Neues Abkommen soll Österreich vor Flüchtlingen schützen.
Ungarns Regierungschef Viktor Orban besucht am heutigen Dienstag erstmals Bundeskanzler Sebastian Kurz (ÖVP) in dessen neuer Funktion in Wien. Im Mittelpunkt der Gespräche dürften Themen wie die österreichische EU-Klage gegen den Ausbau des ungarischen AKW Paks, die Reduktion der Familienbeihilfe für im EU-Ausland lebende Kinder oder die Migration stehen.
Orban ist bereits am gestrigen Montag mit dem Zug in Wien angekommen. Auf seiner Facebook-Seite veröffentlichte er ein Video, das ihn im Railjet der ÖBB von Budapest nach Wien zeigt. "Wir würden gerne Vereinbarungen treffen", kündigte er an. "Es soll um die Migration gehen, um Österreich und Ungarn zu schützen und einander zu helfen. Ich hoffe, dass wir erfolgreich sein werden", sagte der rechtskonservative Politiker, der vor seiner Abreise den niederländischen Rechtspopulisten Geert Wilders in Budapest empfangen hatte.
Viel Kritik
Die als Arbeitsbesuch deklarierte Visite ist von großem Medieninteresse und zahlreichen Reaktionen begleitet. NEOS und SPÖ übten im Vorfeld harsche Kritik an dem Empfang Orbans bei Kurz. NEOS-Parteichef Matthias Strolz erinnerte in einer Pressekonferenz daran, dass Orban ein "Proponent der illiberalen Demokratie" sei. Strolz nannte ihn auch "den ersten Staatsgast" seit Kurz' Amtsantritt als Bundeskanzler - was von Regierungssprecher Peter Launsky-Tieffenthal umgehend dementiert wurde.

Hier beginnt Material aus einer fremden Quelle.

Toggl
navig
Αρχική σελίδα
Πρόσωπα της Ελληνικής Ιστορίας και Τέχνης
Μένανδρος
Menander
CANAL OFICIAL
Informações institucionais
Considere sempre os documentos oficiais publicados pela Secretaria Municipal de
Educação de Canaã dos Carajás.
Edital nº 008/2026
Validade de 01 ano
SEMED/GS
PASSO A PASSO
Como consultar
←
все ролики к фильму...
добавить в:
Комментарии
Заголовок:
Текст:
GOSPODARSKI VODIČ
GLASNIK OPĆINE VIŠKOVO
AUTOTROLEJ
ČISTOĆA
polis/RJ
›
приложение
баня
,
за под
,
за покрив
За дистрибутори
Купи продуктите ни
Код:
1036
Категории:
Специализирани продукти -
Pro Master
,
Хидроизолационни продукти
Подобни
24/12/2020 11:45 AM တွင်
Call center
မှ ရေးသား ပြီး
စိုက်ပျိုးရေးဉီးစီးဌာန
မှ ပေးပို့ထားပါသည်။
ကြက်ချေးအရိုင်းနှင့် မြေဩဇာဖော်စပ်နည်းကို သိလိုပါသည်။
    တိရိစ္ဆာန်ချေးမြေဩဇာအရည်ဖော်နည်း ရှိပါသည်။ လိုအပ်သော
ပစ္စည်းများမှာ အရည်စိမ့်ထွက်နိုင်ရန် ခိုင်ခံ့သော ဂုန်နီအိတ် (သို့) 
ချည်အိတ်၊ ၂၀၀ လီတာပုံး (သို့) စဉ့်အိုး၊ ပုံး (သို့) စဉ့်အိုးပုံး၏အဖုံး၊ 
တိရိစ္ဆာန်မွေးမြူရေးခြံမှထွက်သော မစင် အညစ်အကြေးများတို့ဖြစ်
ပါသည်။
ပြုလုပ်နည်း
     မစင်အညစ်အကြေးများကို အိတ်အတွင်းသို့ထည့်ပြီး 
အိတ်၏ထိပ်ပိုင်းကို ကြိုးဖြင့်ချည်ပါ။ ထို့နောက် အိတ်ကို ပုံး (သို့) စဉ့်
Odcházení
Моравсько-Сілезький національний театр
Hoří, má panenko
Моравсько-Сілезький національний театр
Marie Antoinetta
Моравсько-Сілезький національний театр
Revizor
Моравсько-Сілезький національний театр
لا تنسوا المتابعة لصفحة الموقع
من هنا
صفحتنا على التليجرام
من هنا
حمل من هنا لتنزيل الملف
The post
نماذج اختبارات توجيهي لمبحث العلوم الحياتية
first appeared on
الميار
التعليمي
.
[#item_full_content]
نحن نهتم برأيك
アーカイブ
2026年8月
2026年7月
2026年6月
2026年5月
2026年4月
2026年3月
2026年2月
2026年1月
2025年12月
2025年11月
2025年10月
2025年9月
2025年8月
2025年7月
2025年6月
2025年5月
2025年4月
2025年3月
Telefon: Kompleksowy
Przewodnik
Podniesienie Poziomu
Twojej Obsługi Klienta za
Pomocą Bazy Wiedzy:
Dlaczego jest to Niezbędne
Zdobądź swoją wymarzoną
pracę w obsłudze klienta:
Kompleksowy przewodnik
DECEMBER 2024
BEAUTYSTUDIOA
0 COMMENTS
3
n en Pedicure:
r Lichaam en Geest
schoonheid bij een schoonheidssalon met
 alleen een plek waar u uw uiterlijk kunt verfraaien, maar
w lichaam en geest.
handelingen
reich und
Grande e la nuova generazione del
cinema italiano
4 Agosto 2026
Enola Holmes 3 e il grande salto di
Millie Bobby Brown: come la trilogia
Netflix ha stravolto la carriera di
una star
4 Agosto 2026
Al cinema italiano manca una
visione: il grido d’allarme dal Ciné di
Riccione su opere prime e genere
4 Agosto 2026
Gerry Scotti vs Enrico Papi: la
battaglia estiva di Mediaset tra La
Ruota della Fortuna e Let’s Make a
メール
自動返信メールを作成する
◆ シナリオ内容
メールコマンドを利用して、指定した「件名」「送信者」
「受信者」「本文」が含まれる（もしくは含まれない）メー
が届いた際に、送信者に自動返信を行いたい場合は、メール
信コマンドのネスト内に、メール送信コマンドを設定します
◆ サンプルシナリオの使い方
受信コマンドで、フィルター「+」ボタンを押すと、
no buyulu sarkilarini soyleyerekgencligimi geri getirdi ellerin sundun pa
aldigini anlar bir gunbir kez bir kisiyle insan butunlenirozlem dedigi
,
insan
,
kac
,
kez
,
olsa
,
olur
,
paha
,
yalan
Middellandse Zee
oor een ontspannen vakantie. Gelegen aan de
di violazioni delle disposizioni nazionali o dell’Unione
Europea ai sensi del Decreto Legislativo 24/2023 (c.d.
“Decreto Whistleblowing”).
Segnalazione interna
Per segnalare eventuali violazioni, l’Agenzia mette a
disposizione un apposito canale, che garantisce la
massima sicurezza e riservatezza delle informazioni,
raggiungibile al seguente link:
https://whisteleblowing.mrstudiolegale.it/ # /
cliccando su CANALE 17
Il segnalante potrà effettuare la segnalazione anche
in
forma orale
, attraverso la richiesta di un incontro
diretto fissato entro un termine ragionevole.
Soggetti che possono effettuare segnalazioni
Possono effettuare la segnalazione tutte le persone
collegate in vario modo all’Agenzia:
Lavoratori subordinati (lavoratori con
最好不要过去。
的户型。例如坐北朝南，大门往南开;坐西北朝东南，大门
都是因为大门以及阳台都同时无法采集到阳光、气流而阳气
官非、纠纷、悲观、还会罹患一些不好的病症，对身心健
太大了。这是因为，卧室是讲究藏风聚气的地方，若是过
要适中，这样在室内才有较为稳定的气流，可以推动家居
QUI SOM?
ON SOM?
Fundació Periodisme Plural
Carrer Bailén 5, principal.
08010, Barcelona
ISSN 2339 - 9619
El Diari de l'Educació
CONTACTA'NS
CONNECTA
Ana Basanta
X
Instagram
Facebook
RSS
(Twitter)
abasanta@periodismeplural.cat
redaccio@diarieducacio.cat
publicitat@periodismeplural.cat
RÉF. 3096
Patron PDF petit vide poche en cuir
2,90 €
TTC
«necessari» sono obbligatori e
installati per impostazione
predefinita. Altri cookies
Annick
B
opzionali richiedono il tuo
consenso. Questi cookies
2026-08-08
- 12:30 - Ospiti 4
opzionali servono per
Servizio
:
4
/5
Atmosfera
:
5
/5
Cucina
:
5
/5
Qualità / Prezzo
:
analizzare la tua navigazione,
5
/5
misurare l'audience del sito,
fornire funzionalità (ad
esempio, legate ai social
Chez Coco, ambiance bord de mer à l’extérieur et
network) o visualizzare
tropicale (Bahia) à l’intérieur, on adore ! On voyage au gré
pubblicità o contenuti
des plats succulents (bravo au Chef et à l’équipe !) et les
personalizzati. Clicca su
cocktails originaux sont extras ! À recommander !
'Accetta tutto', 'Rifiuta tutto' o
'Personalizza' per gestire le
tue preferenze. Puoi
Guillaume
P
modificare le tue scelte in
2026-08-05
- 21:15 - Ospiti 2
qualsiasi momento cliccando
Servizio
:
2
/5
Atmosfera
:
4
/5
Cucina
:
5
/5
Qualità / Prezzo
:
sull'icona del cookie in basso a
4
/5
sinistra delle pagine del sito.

Der geschäftsführende SPÖ-Klubobmann Andreas Schieder forderte von der Regierung wiederum "eine Klarstellung über den Europakurs, den Österreich unter Schwarz-Blau einschlagen wird". Die Umweltorganisation Greenpeace plante für Dienstag vor dem Bundeskanzleramt eine Aktion gegen den Ausbau des Atomkraftwerks Paks.
Die EU-Kommission hatte im vergangenen Jahr grünes Licht für staatliche Beihilfen Ungarns zum Ausbau von Paks gegeben, die Frist für eine Klage dagegen läuft bis zum 25. Februar. Österreich hatte in der Vorwoche angekündigt, eine Klage gegen Paks vor dem Gericht der Europäischen Union (EUG) einzubringen, wie es dies bereits gegen die britische AKW-Investition Hinkley Point C getan hatte. Der Bau von zwei neuen Reaktoren im seit 1983 in Betrieb befindlichen Kraftwerk an der Donau südlich von Budapest soll durch den russischen Staatskonzern Rosatom erfolgen.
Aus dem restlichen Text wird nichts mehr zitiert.